RE: Relationship of dcat:Dataset and void:Dataset from Pano Maria on 2017-03-15 (public-lod@w3.org from March 2017)

From: Pano Maria <pano.maria@taxonic.com>
Date: Wed, 15 Mar 2017 10:59:45 +0000
To: Markus Freudenberg <markus.freudenberg@gmail.com>, "Gray, Alasdair J G" <A.J.G.Gray@hw.ac.uk>
CC: John Erickson <olyerickson@gmail.com>, John Walker <john.walker@semaku.com>, "public-lod@w3.org" <public-lod@w3.org>, "public-dwbp-wg@w3.org" <public-dwbp-wg@w3.org>
Message-ID: <DB5PR07MB1351AD10B1B06B1275F7BCA19B270@DB5PR07MB1351.eurprd07.prod.outlook.com>
I am one of John Walker's colleagues, and as John says we've been having some interesting discussions on this topic. I'm partial to the first option he presents, as our situation is similar to the situation that Alasdair described.

As an example:
We have a collection of data pertaining to the addresses and buildings in the Netherlands that is distributed in many different ways: WFS, WMS, GML data dump, etc. Our linked data version of this collection of data is actually created by transforming one of these sources to linked data and subsequently exposing this via a SPARQL endpoint and REST API's.
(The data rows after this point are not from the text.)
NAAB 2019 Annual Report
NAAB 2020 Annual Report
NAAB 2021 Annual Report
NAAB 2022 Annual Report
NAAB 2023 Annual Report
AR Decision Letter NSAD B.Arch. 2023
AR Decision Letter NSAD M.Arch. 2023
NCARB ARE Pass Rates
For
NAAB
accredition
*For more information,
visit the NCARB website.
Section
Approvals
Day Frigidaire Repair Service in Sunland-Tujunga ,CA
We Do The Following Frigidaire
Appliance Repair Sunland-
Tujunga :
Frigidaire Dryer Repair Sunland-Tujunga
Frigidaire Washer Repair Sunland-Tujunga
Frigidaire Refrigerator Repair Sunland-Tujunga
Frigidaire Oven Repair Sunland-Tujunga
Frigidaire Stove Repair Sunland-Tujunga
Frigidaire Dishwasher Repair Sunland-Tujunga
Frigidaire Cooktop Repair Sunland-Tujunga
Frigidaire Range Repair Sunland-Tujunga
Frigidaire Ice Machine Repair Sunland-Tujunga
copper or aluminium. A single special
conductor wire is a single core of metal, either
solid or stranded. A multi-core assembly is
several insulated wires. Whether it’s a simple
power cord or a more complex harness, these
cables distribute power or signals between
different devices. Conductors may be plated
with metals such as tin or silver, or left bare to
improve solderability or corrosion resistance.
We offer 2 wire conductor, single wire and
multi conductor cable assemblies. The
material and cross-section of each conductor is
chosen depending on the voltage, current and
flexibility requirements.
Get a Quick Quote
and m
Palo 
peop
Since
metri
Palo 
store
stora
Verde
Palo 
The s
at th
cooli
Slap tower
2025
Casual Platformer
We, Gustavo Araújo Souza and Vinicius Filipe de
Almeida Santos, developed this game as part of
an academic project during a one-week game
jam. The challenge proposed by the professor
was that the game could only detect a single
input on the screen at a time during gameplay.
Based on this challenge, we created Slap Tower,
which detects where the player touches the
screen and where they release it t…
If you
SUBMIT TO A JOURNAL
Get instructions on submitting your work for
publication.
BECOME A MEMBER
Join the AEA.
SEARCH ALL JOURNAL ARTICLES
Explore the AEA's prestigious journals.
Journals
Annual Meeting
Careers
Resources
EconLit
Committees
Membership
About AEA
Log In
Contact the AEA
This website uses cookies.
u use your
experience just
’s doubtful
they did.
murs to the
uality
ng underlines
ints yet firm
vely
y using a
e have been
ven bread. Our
In my view a dcat:Dataset is the *abstract* representation of some collection of data. That is, I can say stuff about this dataset in an abstract sense, like who the curator is, what the accrual periodicity is, what the spatial extent is, when it was last updated, etc., without this collection of data having to have any specific concrete form. This also fits well with the situation that Alasdair describes, and the above example.

In my opinion one resource should therefore not be an instance of both dcat:Dataset and void:Dataset, since if we consider the definition of void:Dataset: "A dataset is a set of RDF triples that are published, maintained or aggregated by a single provider" [1], we're clearly not describing an abstract collection of data.
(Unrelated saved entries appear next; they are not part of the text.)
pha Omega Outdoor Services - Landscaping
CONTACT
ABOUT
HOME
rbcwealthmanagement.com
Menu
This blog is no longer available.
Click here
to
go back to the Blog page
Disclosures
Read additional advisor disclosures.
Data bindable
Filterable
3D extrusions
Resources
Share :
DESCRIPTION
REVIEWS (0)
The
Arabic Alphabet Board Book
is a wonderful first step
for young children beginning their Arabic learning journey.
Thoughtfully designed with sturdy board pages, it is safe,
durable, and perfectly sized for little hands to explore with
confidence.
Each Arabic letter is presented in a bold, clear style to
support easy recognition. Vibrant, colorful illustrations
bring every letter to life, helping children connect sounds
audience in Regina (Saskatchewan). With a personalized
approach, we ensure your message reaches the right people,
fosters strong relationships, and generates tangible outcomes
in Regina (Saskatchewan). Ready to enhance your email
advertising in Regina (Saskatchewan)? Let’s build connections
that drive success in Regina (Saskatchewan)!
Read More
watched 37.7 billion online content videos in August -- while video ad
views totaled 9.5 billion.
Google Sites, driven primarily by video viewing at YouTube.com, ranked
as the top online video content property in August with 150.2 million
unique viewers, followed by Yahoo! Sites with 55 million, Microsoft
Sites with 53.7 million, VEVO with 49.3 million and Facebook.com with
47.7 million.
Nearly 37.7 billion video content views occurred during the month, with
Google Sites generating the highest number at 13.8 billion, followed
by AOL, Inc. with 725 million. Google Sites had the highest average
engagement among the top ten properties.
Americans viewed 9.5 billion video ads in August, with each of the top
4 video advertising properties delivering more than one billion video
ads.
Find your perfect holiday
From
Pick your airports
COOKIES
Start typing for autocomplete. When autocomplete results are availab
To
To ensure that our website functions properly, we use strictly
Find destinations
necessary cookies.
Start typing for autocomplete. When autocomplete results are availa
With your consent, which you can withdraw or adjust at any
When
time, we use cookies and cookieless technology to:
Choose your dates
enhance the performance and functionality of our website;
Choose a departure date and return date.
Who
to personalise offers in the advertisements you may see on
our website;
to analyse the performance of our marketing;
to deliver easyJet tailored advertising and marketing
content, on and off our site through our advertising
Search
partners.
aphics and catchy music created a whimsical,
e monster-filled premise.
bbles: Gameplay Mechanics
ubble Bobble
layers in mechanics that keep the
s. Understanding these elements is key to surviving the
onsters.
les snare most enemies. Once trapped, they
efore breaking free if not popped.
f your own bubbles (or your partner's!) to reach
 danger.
Now, where I agree it all becomes a bit muddy is when you think of a set of RDF triples, i.e. a void:Dataset, being distributable in several different ways (SPARQL endpoint, datadump, LDP API etc.) What does that make our void:Dataset? Note that the properties of the abstract dataset are still relevant to describe all these different forms of the collection of data.
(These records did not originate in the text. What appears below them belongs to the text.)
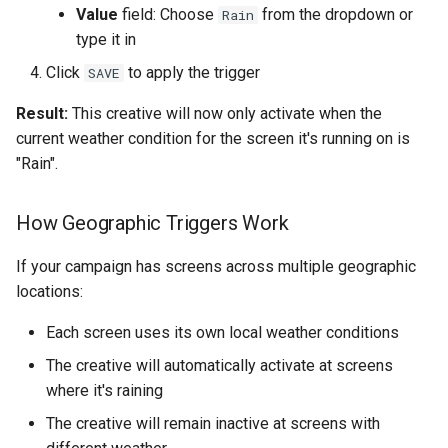
Value
field: Choose
from the dropdown or
Rain
type it in
Click
to apply the trigger
SAVE
Result:
This creative will now only activate when the
current weather condition for the screen it's running on is
"Rain".
How Geographic Triggers Work
If your campaign has screens across multiple geographic
locations:
Each screen uses its own local weather conditions
The creative will automatically activate at screens
where it's raining
The creative will remain inactive at screens with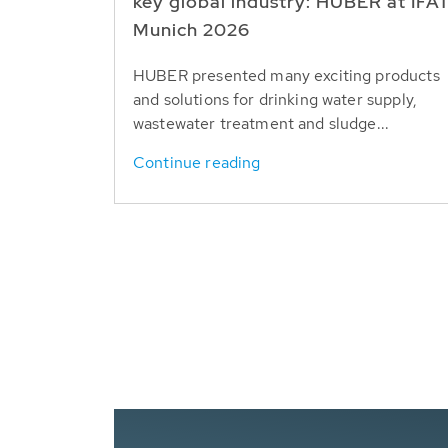
key global industry: HUBER at IFA
Munich 2026
HUBER presented many exciting products
and solutions for drinking water supply,
wastewater treatment and sludge...
Continue reading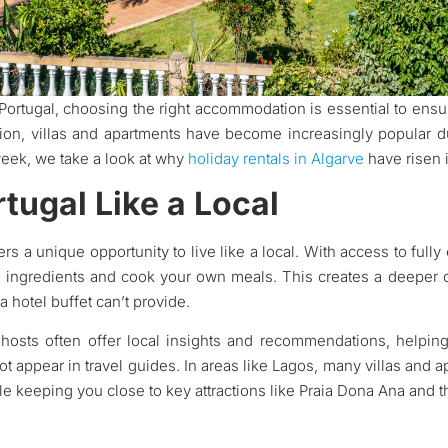
 Portugal, choosing the right accommodation is essential to ensu
tion, villas and apartments have become increasingly popular due 
eek, we take a look at why
holiday rentals in Algarve
have risen i
tugal Like a Local
fers a unique opportunity to live like a local. With access to fu
al ingredients and cook your own meals. This creates a deeper c
 hotel buffet can’t provide.
nt hosts often offer local insights and recommendations, help
t appear in travel guides. In areas like Lagos, many villas and a
hile keeping you close to key attractions like Praia Dona Ana and t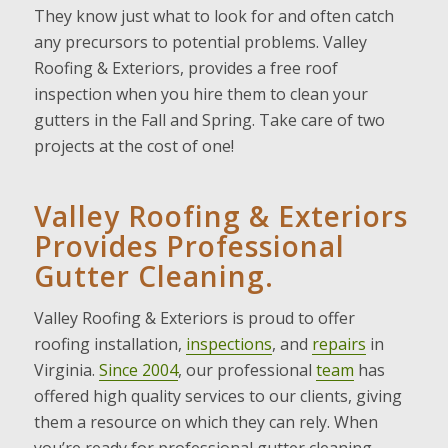
They know just what to look for and often catch
any precursors to potential problems. Valley
Roofing & Exteriors, provides a free roof
inspection when you hire them to clean your
gutters in the Fall and Spring. Take care of two
projects at the cost of one!
Valley Roofing & Exteriors
Provides Professional
Gutter Cleaning.
Valley Roofing & Exteriors is proud to offer
roofing installation,
inspections
, and
repairs
in
Virginia.
Since 2004
, our professional
team
has
offered high quality services to our clients, giving
them a resource on which they can rely. When
you’re ready for professional gutter cleaning,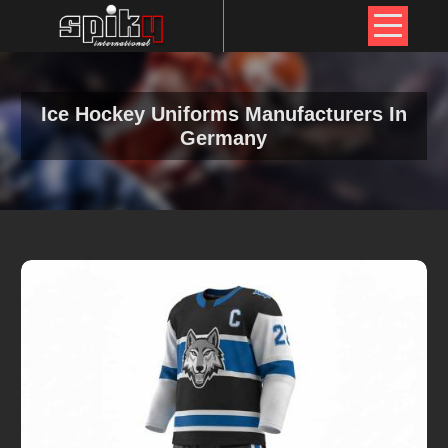
Ice Hockey Uniforms Manufacturers In
Germany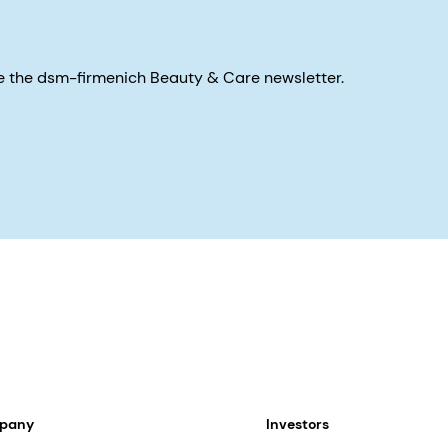
eive the dsm-firmenich Beauty & Care newsletter.
mpany
Investors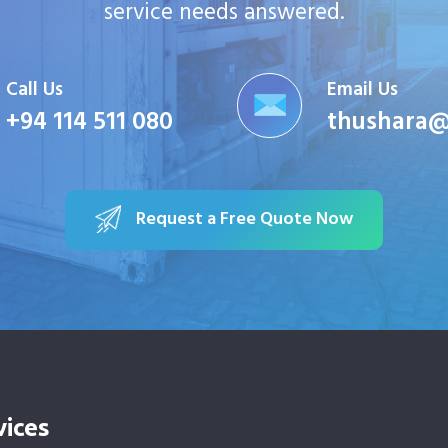
service needs answered.
Call Us
Email Us
+94 114 511 080
thushara@
Request a Free Quote Now
vices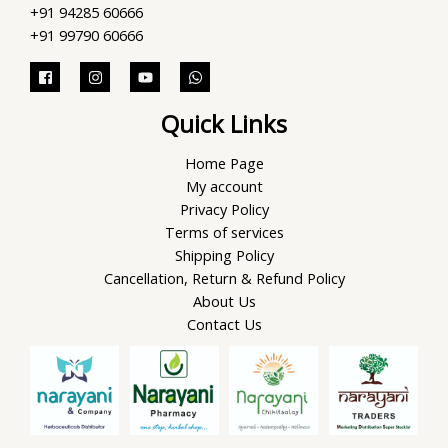
+91 94285 60666
+91 99790 60666
Quick Links
Home Page
My account
Privacy Policy
Terms of services
Shipping Policy
Cancellation, Return & Refund Policy
About Us
Contact Us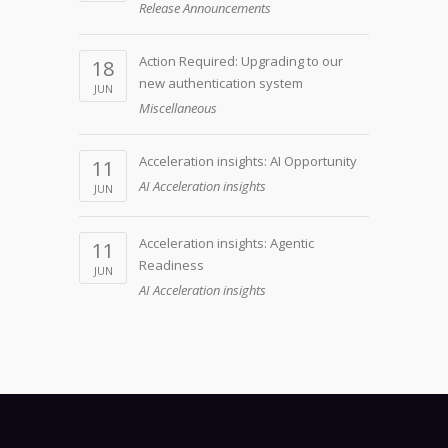
Release Announcements
Action Required: Upgrading to our
18
new authentication system
JUN
Miscellaneous
Acceleration insights: AI Opportunity
11
AI Acceleration insights
JUN
Acceleration insights: Agentic
11
Readiness
JUN
AI Acceleration insights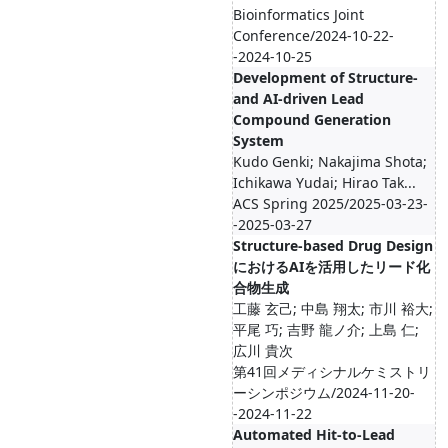
Bioinformatics Joint
Conference/2024-10-22-
-2024-10-25
Development of Structure-
and AI-driven Lead
Compound Generation
System
Kudo Genki; Nakajima Shota;
Ichikawa Yudai; Hirao Tak...
ACS Spring 2025/2025-03-23-
-2025-03-27
Structure-based Drug Design
におけるAIを活用したリード化
合物生成
工藤 玄己; 中島 翔太; 市川 裕大;
平尾 巧; 吉野 龍ノ介; 上島 仁;
広川 貴次
第41回メディシナルケミストリ
ーシンポジウム/2024-11-20-
-2024-11-22
Automated Hit-to-Lead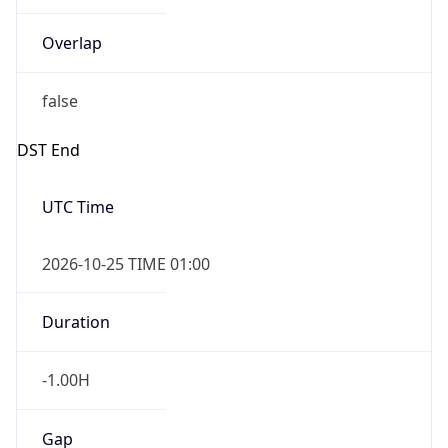
Overlap
false
DST End
UTC Time
2026-10-25 TIME 01:00
Duration
-1.00H
Gap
So, maybe what we are missing is a way to distinguish an expression of an (abstract) collection of data from the distribution of that expression. Analogous to the `work -> expression -> manifestation -> item` that the FRBR model [2] uses. That would lead to a dcat:Dataset representing the abstract dataset, one or more expressions of this dataset, e.g. an RDF expression and thus a void:Dataset, and dcat:Distributions of those expressions.

The downside is that it becomes quite philosophical...

As it stands currently, I'm still inclined to consider a void:Dataset a better match with dcat:Distribution than with dcat:Dataset, because of the need to use dcat:Dataset in an expression-independent way.

Kind regards,

Pano Maria

[1] https://www.w3.org/TR/void/

[2] http://www.sparontologies.net/ontologies/fabio


Van: Markus Freudenberg [mailto:markus.freudenberg@gmail.com]
Verzonden: woensdag 15 maart 2017 11:22
Aan: Gray, Alasdair J G
CC: John Erickson; John Walker; public-lod@w3.org; public-dwbp-wg@w3.org
Onderwerp: Re: Relationship of dcat:Dataset and void:Dataset

We had a very similar discussion about how to marry DCAT with VOID (and what to do with void:Dataset) for DataID<http://dataid.dbpedia.org/ns/core.html>.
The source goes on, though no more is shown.